Sammy dropped his voice to a whisper and turned away from the rest of the room to confound any lip-readers. “I think they’ve offered to do that.”

Guignol cut his eyes over to Hackelberg and Sammy nodded, imperceptibly.

Guignol moved away, leaving Sammy to eat a Mickey head built from chunks of salmon and hamachi. Guignol moved among the committee, talking to a few members. Sammy recognized the behavior—consolidating power. Hard to remember that this was the guy he’d played savage, high-stakes games of putt-putt golf with.

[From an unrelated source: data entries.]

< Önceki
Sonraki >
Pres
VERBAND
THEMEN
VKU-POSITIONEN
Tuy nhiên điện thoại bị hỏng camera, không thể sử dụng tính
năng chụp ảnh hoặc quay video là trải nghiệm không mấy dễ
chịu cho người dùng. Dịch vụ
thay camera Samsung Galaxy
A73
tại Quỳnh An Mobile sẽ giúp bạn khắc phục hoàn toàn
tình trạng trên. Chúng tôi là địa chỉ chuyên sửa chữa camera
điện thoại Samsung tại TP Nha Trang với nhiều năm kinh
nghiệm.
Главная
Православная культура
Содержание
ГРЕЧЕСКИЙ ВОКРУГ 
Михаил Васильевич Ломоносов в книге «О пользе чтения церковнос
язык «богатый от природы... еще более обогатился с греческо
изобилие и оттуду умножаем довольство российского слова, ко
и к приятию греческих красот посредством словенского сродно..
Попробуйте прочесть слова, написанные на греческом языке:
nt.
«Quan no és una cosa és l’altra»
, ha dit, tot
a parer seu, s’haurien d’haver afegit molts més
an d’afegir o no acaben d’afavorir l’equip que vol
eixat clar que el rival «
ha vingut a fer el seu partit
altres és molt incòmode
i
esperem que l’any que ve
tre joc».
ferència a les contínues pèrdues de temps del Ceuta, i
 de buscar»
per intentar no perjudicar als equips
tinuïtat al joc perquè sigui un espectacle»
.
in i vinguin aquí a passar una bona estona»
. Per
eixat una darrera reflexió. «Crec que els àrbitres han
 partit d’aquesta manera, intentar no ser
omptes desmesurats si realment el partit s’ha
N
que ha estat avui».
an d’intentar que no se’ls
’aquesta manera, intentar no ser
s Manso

The meeting reconvened. No one looked at Sammy. They all looked at Hackelberg.

“What about trying to settle the suit?” Guignol said.

Hackelberg flushed. “I don’t know if that’s possible—”

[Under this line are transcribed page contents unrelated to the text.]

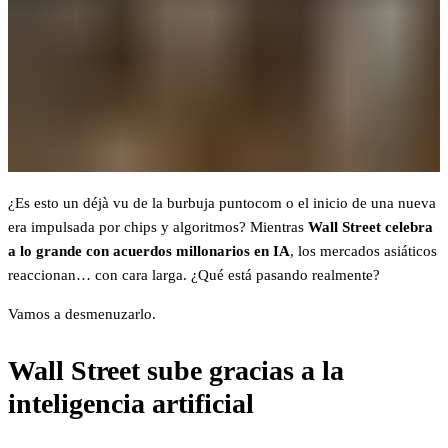
¿Es esto un déjà vu de la burbuja puntocom o el inicio de una nueva
era impulsada por chips y algoritmos? Mientras
Wall Street celebra
a lo grande con acuerdos millonarios en IA
, los mercados asiáticos
reaccionan… con cara larga. ¿Qué está pasando realmente?
Vamos a desmenuzarlo.
Wall Street sube gracias a la
inteligencia artificial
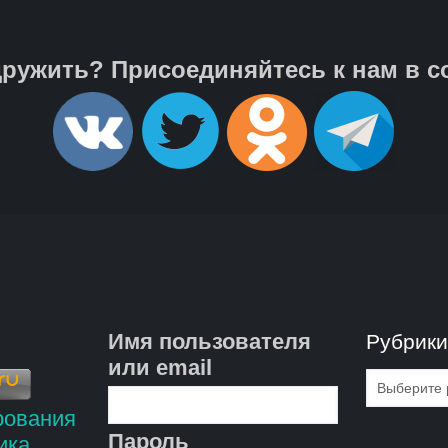
ружить? Присоединяйтесь к нам в с
Имя пользователя
Рубрик
или email
Рубрик
Пароль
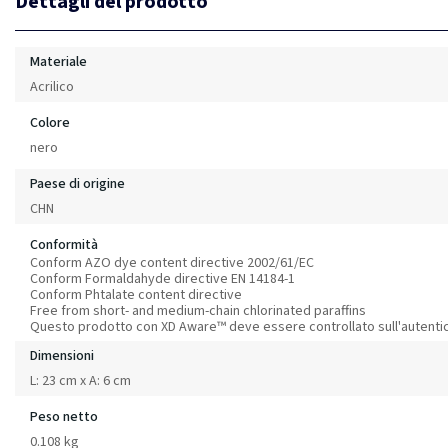
Dettagli del prodotto
Materiale
Acrilico
Colore
nero
Paese di origine
CHN
Conformità
Conform AZO dye content directive 2002/61/EC
Conform Formaldahyde directive EN 14184-1
Conform Phtalate content directive
Free from short- and medium-chain chlorinated paraffins
Questo prodotto con XD Aware™ deve essere controllato sull'autentic
Dimensioni
L: 23 cm x A: 6 cm
Peso netto
0.108 kg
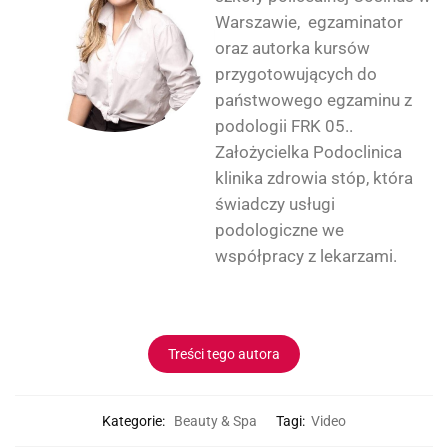
Warszawie, egzaminator
oraz autorka kursów
przygotowujących do
państwowego egzaminu z
podologii FRK 05..
Założycielka Podoclinica
klinika zdrowia stóp, która
świadczy usługi
podologiczne we
współpracy z lekarzami.
Treści tego autora
Kategorie:
Beauty & Spa
Tagi:
Video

“What about if we offer to settle in exchange for dropping the suit we’ve just filed?”

Hackelberg’s hands squeezed the side of the table. “I don’t think that that would be a wise course of action. This is the opportunity we’ve been waiting for—the chance to crack them wide open and see what’s going on inside. Discover just what they’ve taken from us and how. Out them for all their bad acts.”

Guignol nodded. “OK, that’s true. Now, as I understand it, every DiaB we shipped with this Banks person’s code on it is a separate act of infringement. We shipped a million of them. What’s the potential liability per unit?”

“Courts usually award—”

Guignol knocked quietly on the table. “What’s the potential liability—what’s the size of the bill a court could hand down, if a jury was involved? If, say, this became part of someone’s litigation portfolio.”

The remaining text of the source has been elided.